You could look at it one way as this competition, this philanthropic game, if you like ... You can look at it another way where it's parallel to how culture is passed down - you have a mentor, you have an elder, and you have a young person that is being presented with something true and something sacred ...says Winch in the Sydney Morning Herald.
You can read a n extract from Winch's novel Swallow the Air, here. At the moment the book is not available outside Australia, but I really hope that it soon become available to a wider readership.
I first heard about the Rolex mentorships*
... created to assist extraordinary, rising artists to achieve their full potential.when I saw a series of documentaries on the BBC. The one that sticks in my mind is the programme in which the great Peruvian author Mario Vargas Llosa and his protegee Antonio Garcia Angel, talked about the year they spent working together.
Other mentors have been Toni Morrison and North African writer Tahar Ben Jelloun.
I really like the whole idea of mentorship and wish there was more opportunity for it to happen for young authors.
Hmmm ... if you could choose any great artist to be your mentor, who would it be?
Update (15/6/08):
Jane Cornwell profiles Tara in The Australian :
It's been quite a journey for the young writer of Wiradjuri, Afghan and English descent, who grew up in a housing commission strip in Wollongong, NSW. After her parents split up when she was nine, her mother reared the four children in an environment Winch describes as sometimes fraught but ultimately positive.(*Congrats, of course also to Malaysian filmaker Ho Yuhang who made it to the finals in the Film category, and while he didn't win, at least got to meet Martin Scorsese!)
Always a reader, she was still at high school when Robert Frost's poem The Road Not Taken ("Two roads diverged in a wood and I --/ I took the one less travelled by,/ And that has made all the difference") inspired her to become a traveller, too.
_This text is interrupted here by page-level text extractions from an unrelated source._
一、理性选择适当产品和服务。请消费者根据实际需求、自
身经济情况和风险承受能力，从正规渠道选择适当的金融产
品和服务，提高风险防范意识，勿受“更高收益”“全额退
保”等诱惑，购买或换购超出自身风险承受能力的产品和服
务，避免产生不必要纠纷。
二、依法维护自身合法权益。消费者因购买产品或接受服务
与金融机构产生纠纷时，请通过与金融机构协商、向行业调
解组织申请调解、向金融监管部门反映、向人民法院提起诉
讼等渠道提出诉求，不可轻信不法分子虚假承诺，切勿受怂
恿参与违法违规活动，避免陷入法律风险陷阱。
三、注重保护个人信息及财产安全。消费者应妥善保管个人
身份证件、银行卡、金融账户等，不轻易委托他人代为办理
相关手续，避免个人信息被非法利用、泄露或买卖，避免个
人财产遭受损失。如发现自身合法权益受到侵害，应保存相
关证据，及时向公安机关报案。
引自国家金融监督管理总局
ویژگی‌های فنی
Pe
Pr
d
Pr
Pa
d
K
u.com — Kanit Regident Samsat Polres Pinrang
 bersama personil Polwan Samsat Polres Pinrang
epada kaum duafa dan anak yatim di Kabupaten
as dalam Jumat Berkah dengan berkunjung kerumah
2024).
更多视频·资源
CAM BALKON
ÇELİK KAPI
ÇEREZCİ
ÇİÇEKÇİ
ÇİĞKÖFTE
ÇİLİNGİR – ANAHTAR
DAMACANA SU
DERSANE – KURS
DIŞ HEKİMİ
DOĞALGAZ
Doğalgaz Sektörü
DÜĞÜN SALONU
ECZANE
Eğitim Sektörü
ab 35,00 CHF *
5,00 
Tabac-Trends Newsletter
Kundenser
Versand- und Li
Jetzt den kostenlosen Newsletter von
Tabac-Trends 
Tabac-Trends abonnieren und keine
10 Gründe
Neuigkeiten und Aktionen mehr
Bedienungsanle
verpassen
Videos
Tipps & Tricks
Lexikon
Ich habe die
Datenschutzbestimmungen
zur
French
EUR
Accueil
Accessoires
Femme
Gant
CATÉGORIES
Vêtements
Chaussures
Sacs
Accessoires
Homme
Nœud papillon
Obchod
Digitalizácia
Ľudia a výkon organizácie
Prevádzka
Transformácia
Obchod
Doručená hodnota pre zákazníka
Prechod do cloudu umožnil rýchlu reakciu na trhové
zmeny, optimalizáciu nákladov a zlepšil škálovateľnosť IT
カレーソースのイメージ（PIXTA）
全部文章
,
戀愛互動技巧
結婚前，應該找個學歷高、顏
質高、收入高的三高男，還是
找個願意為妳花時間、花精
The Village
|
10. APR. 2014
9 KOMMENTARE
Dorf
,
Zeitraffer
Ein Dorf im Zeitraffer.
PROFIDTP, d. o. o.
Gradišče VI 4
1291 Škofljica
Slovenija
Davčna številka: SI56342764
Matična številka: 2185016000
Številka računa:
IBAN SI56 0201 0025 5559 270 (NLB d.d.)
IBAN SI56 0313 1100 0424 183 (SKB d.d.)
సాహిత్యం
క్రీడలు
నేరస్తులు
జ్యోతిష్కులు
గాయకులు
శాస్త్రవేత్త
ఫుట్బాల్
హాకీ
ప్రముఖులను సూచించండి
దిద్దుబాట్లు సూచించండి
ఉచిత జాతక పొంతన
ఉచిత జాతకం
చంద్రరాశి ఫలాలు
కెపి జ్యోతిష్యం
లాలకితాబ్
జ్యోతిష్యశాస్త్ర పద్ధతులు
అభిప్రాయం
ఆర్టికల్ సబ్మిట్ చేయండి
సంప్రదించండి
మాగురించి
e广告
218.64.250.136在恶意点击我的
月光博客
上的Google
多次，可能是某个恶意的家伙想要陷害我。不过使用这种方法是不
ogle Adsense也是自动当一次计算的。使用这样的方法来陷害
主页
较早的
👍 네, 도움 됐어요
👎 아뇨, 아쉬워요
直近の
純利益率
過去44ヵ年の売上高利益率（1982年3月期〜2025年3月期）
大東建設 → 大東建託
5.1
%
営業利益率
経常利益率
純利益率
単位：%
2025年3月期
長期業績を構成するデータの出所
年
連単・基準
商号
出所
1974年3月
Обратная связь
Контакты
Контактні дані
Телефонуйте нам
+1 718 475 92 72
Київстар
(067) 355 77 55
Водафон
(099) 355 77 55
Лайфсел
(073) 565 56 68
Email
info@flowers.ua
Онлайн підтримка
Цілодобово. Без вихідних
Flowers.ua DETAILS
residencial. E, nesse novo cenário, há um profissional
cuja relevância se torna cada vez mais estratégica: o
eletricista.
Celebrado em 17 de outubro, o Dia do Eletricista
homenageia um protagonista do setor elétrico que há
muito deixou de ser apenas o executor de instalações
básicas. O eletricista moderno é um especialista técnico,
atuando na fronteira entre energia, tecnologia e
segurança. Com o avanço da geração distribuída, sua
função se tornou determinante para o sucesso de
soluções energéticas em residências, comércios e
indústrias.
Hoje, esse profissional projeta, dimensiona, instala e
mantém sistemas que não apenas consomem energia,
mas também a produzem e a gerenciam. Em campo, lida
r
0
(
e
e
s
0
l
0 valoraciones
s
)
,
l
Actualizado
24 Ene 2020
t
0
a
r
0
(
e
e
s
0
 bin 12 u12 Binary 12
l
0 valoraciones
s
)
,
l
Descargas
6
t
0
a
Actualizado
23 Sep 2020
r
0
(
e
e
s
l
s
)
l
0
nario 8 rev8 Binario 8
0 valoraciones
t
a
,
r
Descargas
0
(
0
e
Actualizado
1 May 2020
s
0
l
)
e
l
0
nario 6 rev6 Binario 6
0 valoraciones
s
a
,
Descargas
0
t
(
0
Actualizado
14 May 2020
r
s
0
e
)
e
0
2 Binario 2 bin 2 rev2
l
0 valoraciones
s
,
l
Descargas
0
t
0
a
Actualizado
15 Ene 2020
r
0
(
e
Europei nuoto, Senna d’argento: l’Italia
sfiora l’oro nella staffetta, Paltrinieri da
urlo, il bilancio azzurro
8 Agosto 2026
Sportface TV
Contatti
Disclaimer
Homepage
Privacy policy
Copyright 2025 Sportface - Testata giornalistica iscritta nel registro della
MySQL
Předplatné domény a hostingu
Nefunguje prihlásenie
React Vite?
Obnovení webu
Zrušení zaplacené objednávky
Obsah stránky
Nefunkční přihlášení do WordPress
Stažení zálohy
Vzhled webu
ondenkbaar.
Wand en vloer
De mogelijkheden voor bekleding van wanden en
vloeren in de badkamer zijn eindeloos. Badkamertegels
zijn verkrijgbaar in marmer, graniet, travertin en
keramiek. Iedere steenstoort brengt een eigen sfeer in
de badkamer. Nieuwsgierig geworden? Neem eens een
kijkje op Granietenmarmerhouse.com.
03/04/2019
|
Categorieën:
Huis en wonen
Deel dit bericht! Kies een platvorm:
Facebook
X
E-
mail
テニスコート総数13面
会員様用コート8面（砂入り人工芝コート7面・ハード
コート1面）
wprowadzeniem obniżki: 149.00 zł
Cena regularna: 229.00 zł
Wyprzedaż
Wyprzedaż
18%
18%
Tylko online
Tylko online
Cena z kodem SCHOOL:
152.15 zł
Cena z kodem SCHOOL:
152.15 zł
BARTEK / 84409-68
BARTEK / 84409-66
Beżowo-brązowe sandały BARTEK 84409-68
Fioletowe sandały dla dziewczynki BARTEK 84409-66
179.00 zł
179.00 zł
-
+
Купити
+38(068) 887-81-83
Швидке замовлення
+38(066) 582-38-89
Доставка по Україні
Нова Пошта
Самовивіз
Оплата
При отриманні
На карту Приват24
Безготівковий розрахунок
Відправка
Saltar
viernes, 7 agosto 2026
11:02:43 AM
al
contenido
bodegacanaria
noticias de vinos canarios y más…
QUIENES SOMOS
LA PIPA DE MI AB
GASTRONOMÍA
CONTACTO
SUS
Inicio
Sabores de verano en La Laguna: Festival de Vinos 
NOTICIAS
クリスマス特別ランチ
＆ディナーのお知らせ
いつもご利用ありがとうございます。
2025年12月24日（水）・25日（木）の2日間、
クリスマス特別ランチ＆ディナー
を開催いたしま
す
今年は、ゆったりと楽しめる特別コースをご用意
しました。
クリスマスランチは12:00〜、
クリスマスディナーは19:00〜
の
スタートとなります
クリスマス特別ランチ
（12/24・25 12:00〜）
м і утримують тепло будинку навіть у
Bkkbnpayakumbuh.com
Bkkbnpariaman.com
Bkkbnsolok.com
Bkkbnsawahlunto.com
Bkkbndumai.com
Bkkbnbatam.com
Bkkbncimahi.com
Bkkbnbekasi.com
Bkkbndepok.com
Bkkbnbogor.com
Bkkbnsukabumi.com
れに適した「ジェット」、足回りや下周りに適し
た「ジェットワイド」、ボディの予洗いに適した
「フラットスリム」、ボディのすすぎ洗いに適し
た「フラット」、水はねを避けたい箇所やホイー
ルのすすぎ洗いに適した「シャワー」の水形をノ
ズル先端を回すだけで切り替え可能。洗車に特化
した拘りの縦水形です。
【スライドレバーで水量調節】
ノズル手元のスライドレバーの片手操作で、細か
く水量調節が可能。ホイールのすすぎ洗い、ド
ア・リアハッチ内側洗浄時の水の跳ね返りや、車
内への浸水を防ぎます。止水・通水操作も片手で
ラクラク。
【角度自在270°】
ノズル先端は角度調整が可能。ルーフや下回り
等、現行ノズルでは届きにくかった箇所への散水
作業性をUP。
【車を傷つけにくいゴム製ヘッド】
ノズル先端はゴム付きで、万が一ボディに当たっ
Travel, geographical and spiritual, has been a passion ever since.
At 17, armed with a two-person tent, a pair of boots and a writing pad, she left Wollongong to hitchhike across Australia. "I just told Mum I was going," she says over orange juice in a London cafe the day after the Rolex launch. "I felt this need to know my country. And because being away forces you to reflect, I started writing as a way of understanding my childhood and my world. Travellers I met gave me books like Zen and the Art of Motorcycle Maintenance, which helped me to look at things differently. I put everything down on paper."
Wanderlust piqued, the word freedom tattooed on her arm, Winch travelled through India, then spent six months at a Tibetan centre in Scotland, practising the Buddhism that continues to direct her life. Back in Australia three years later, she settled in Brisbane and struggled to make ends meet. In her spare time she hung out at the State Library of Queensland, feeding her appetite for reading. "One day I saw an ad for their short-story writing competition. There was prizemoney, so I typed one up on my old orange portable typewriter."
Her story won the $500 runner-up prize and became the first instalment of Swallow the Air. Winch wrote much of the book while pregnant with her daughter, Lila, now 2 1/2.
6 comments:
For me, it would be Salman Rushdie, Jonathan Carroll, Milan Kundera, or Neil Gaiman.
A.S. Byatt
i'd like annie proulx though i'm a bit worried because she gives the impression that she doesn't suffer fools gladly.
I know that we live in an ageist world but why does it have to be YOUNG authors?
What about writers who start later on in life?
Mentor well living authors - maybe Michael Moorcock or Umberto Ecco.
Past authors would have been - R.K Narayan or Dylan Thomas when he was sober.
Hmm ... P D James or Sue Grafton.
Animah, great choice. Since you've taken Byatt, I'm opting for Alasdair Gray. His new book is beautiful, in every sense of the word.